John Herman Kepecs (May 20, 1897-December 21, 1981) arrived in the United States in 1922 from Pécs, Hungary. The trained sailor found work with the New York City Department of Sanitation first as a Captain on a garbage scow and eventually Deputy Inspector of the entire fleet. He also wrote poetry under the pen name John Cabbage, chosen because his Hungarian name sounded like ‘cabbage’ when New Yorkers tried to pronounce it.
“Garbage Scow Sailor Bursts Out Into Verse” announced the New York Sun March 13, 1932:
Meet John Cabbage, garbage scow sailor and poet, author of more than 1,000 verses and of a new volume, just published called “8 Bells.” Mr. Cabbage goes down to the sea in the scows that bury New York’s waste beneath the clean waters of the Atlantic. When that task is accomplished, Mr. Cabbage sits on the stern with ruled notepaper and a pencil, and meditates upon life. One of his effusions goes like this: Mr. Cabbage’s most persistent resolution is to save enough money to fit out a schooner and go to the south seas where he can sit on a beach instead of a scow, and listen to the wild waves. The sailor-poet’s latest book is dedicated “to ships and shipmates who rest in the deep, and woman whose love I could not keep.”
Three volumes of Cabbage’s poetry were printed and published by the Greenwich Village bohemian Lew Ney (Luther E. Widen, 1886-1963) at his Parnassus press on 15th Street (later Brooklyn Heights) including 8 Bells (1932); Down the Dock (1937); and Time and Tide (1938). Lew Ney was the first to draw national attention to Cabbage in 1927 through his weekly column “Greenwich Village As IZ” in Variety, proclaiming that Cabbage would be internationally famous in twenty years.
Cabbage was an original member of the Raven Poetry Circle when it was formed in May 1933 (see the film Joe Gould’s Secret for a typical meeting). The group is remembered for their annual spring exhibition of handwritten poems mounted to the fence around Washington Square Park and Cabbage was often highlighted because of his unusual occupation. “Mere rhymers, wise-cracking doggereleers and other nuts are positively not welcome, and our only word to them is ‘Scram!'”
On the left, we see Cabbage with his work against the Judson Church building across from the park.

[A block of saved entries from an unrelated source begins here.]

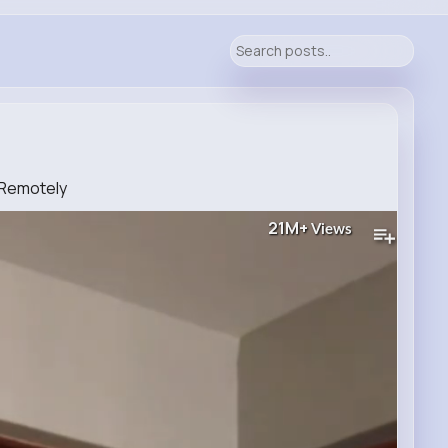
 Remotely
21M+
Views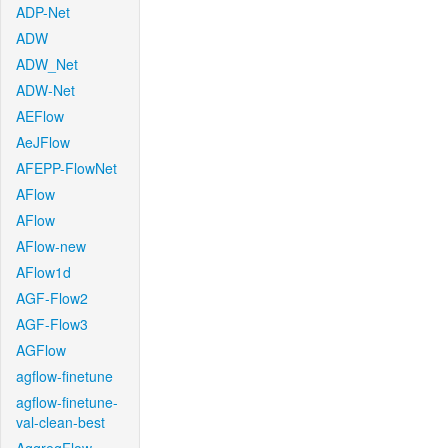
ADP-Net
ADW
ADW_Net
ADW-Net
AEFlow
AeJFlow
AFEPP-FlowNet
AFlow
AFlow
AFlow-new
AFlow1d
AGF-Flow2
AGF-Flow3
AGFlow
agflow-finetune
agflow-finetune-
val-clean-best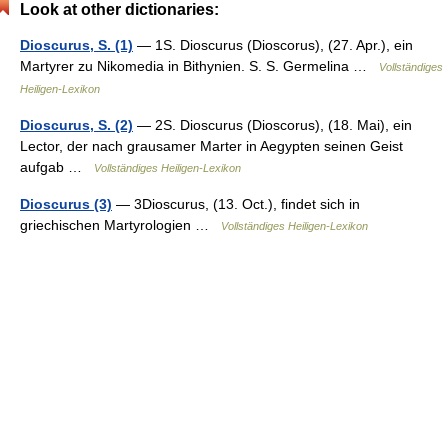
Look at other dictionaries:
Dioscurus, S. (1)
— 1S. Dioscurus (Dioscorus), (27. Apr.), ein
Martyrer zu Nikomedia in Bithynien. S. S. Germelina …
Vollständiges
Heiligen-Lexikon
Dioscurus, S. (2)
— 2S. Dioscurus (Dioscorus), (18. Mai), ein
Lector, der nach grausamer Marter in Aegypten seinen Geist
aufgab …
Vollständiges Heiligen-Lexikon
Dioscurus (3)
— 3Dioscurus, (13. Oct.), findet sich in
griechischen Martyrologien …
Vollständiges Heiligen-Lexikon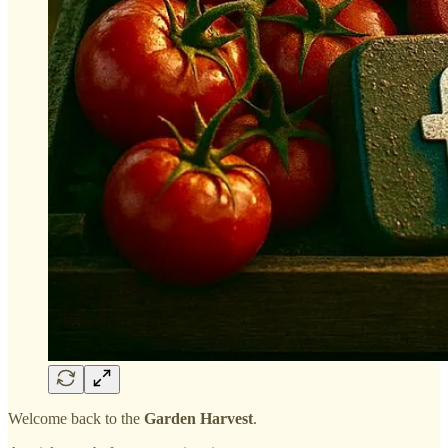
Welcome back to the
Garden Harvest
.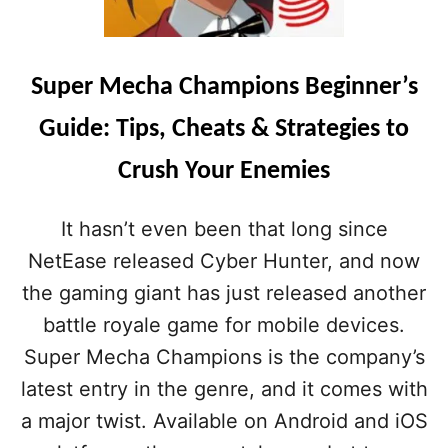
Super Mecha Champions Beginner’s
Guide: Tips, Cheats & Strategies to
Crush Your Enemies
It hasn’t even been that long since
NetEase released Cyber Hunter, and now
the gaming giant has just released another
battle royale game for mobile devices.
Super Mecha Champions is the company’s
latest entry in the genre, and it comes with
a major twist. Available on Android and iOS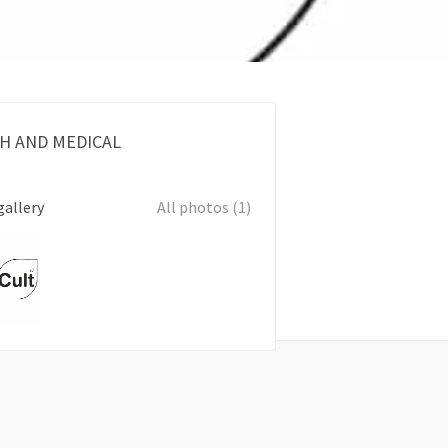
H AND MEDICAL
gallery
All photos (1)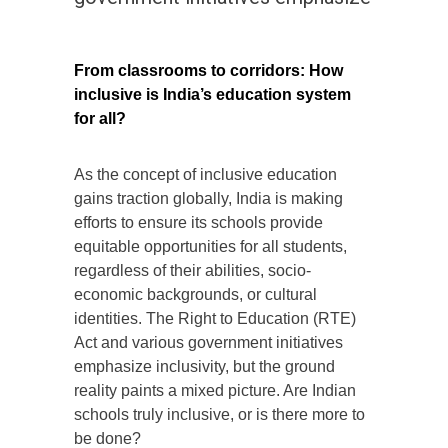
From classrooms to corridors: How
inclusive is India’s education system
for all?
As the concept of inclusive education
gains traction globally, India is making
efforts to ensure its schools provide
equitable opportunities for all students,
regardless of their abilities, socio-
economic backgrounds, or cultural
identities. The Right to Education (RTE)
Act and various government initiatives
emphasize inclusivity, but the ground
reality paints a mixed picture. Are Indian
schools truly inclusive, or is there more to
be done?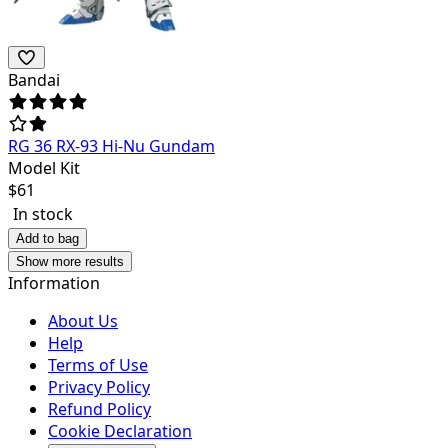
Bandai
RG 36 RX-93 Hi-Nu Gundam
Model Kit
$
61
In stock
Add to bag
Show more results
Information
About Us
Help
Terms of Use
Privacy Policy
Refund Policy
Cookie Declaration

His poems also appeared in the Raven Anthology 1933-1947, a quarterly magazine of members. “Poets of Village Get Day in the Sun,” announced the New York Times May 22, 1933:
Beneath a benign, approving sun the poets of Greenwich village flooded into a half-block of Washington square south yesterday, tacked their work upon a board fence and invited the passing public to read and buy. A good deal of reading and some buying was in progress until the sun disappeared. It was the beginning of poetry week, and it probably will go down in the village’s history, if and when written, as the first sidewalk poetry show.
From its beggining, Chumley’s restaurant, a Greenwich Village icon, featured book jackets for publications by local authors. They describe the series: “The authors ranged from Theodore Dreiser to John Cabbage, the poet of the garbage scow.”

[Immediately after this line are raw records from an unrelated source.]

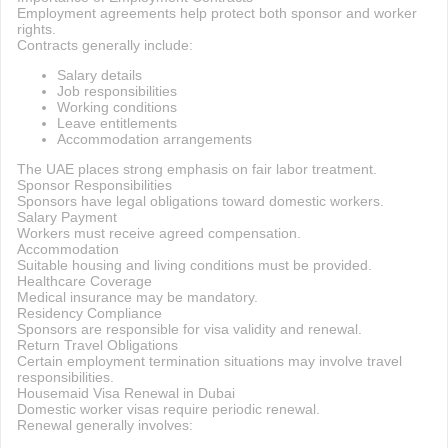
Employment agreements help protect both sponsor and worker
rights.
Contracts generally include:
Salary details
Job responsibilities
Working conditions
Leave entitlements
Accommodation arrangements
The UAE places strong emphasis on fair labor treatment.
Sponsor Responsibilities
Sponsors have legal obligations toward domestic workers.
Salary Payment
Workers must receive agreed compensation.
Accommodation
Suitable housing and living conditions must be provided.
Healthcare Coverage
Medical insurance may be mandatory.
Residency Compliance
Sponsors are responsible for visa validity and renewal.
Return Travel Obligations
Certain employment termination situations may involve travel
responsibilities.
Housemaid Visa Renewal in Dubai
Domestic worker visas require periodic renewal.
Renewal generally involves: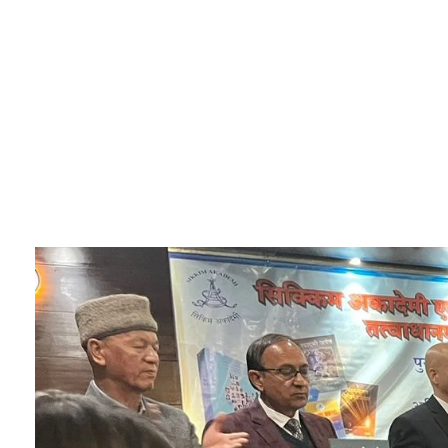
Sikkim Akademi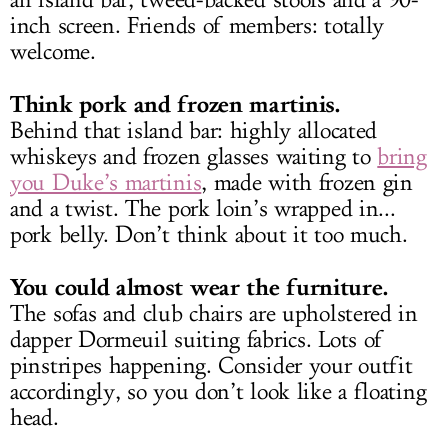
an island bar, tweed-backed stools and a 90-
inch screen. Friends of members: totally
welcome.
Think pork and frozen martinis.
Behind that island bar: highly allocated
whiskeys and frozen glasses waiting to
bring
you Duke’s martinis
, made with frozen gin
and a twist. The pork loin’s wrapped in...
pork belly. Don’t think about it too much.
You could almost wear the furniture.
The sofas and club chairs are upholstered in
dapper Dormeuil suiting fabrics. Lots of
pinstripes happening. Consider your outfit
accordingly, so you don’t look like a floating
head.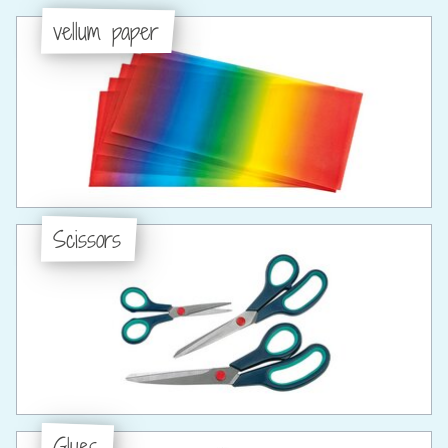
vellum paper
Scissors
Glues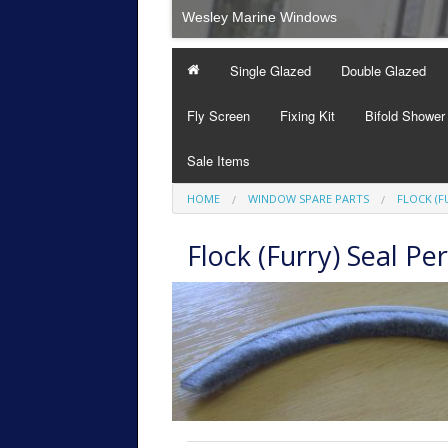
Wesley Marine Windows
Single Glazed
Double Glazed
Fly Screen
Fixing Kit
Bifold Shower
Sale Items
HOME
WINDOW SPARE PARTS
FLOCK (F
Flock (Furry) Seal Pe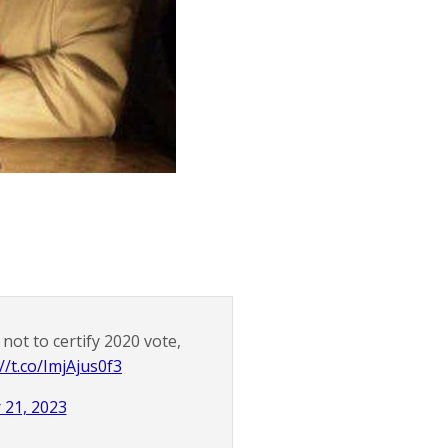
ot to certify 2020 vote,
//t.co/ImjAjus0f3
21, 2023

In 1937, possibly inspired by Francis Alexander Durivage’s novel Mike Martin or, The last of the highwaymen. A romance of reality (1845), Cabbage traveled to California to sell his novel, also titled “Mike Martin” to Hollywood. The press loved the story of a garbage poet hoping for fame in the movies and the story appeared in newspapers across the country.

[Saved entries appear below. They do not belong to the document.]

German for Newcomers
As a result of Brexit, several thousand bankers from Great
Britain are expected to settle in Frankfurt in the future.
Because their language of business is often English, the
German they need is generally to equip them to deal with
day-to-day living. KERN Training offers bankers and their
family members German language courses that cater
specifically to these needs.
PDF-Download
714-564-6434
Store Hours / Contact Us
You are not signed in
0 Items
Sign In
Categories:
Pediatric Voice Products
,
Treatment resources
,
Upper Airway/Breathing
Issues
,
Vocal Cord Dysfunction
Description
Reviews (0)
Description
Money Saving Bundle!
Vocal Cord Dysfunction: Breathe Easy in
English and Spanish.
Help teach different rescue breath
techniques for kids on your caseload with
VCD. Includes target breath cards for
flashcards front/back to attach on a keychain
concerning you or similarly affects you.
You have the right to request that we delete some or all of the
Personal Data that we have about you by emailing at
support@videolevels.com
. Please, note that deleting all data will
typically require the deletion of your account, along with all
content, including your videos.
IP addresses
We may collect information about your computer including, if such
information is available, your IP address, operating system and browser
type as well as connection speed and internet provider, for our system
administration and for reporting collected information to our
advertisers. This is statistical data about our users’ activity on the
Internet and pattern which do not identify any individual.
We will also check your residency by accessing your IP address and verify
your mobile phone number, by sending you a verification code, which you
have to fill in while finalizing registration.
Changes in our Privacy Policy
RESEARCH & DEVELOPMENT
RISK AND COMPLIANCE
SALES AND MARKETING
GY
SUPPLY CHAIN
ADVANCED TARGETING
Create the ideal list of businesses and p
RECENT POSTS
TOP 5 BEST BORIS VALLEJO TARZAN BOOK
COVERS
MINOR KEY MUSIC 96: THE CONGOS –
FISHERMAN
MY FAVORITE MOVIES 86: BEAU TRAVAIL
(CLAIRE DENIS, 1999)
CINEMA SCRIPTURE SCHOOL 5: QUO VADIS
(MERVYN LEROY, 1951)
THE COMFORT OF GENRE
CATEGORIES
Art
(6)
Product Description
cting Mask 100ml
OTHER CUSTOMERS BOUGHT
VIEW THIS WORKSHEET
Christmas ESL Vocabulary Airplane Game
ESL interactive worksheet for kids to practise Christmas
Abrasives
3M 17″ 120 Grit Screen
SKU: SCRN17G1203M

“John Cabbage the ‘Bard of the Barges’ today offered to sell the movies a story that reaches its climax with the boy and girl honeymooning on a garbage scow. Cabbage, deputy inspector of the department of sanitation dumps in New York, is on 90 days leave from his job of supervising the loading of the garbage fleet.
“Mike Martin” that’s the novel he is peddling to movie producers –is his third volume. He published two books of verse. Let the other poets write of lilies of the valley. Cabbage born John Koppecs 38 years ago in Hungary, take his themes from a discarded top hat, banana peels, coffee ground, an old dance slipper. He imagines perhaps the hat and slipper danced together. ‘Go’ he says ‘go get your song where life and love are cheap. I shall wait till they reach the heap.”
“You may not believe it, but his name is John Cabbage. He works on a garbage scow—and writes poetry. John is ‘captain’ of Scow F of the Street Cleaning department of the city of New York He likes his unlovely but necessary job because it provides him with more leisure and privacy to write than he used to experience on freighters. Every afternoon at a time which varies according to the tide John makes his scow shipshape at the city dump in the shadow of the Brooklyn Bridge. …The trip is a long, slow one. When darkness comes a blog of light appears on the end of each scow and three highpoints glow in the shape of a cross on the tug ahead. If the water is rough when the open ocean is reached there may be hard work in keeping the tow intact. Otherwise there is little to do but watch the receding harbor “with a thousand little stars abreast” as John puts it.– “Men, Things, and Places: In the Mud and Scum of Things” The New York Sun, February 21, 1930.